About this task:
Say how many lines in the following entries include "repas", and add nothing else.

Page-level text extractions:
-- Opening Marker --
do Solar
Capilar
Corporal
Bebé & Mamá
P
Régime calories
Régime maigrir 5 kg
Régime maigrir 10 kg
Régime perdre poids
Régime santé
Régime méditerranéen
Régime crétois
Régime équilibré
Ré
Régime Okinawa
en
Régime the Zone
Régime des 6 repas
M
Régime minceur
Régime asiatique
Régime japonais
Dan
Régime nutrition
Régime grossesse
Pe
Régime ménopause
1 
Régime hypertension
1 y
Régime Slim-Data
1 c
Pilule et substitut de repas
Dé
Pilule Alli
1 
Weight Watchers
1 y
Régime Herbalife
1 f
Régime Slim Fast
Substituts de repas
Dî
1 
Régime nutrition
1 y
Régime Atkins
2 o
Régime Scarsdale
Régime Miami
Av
-- Closing Marker --
Written answer:
3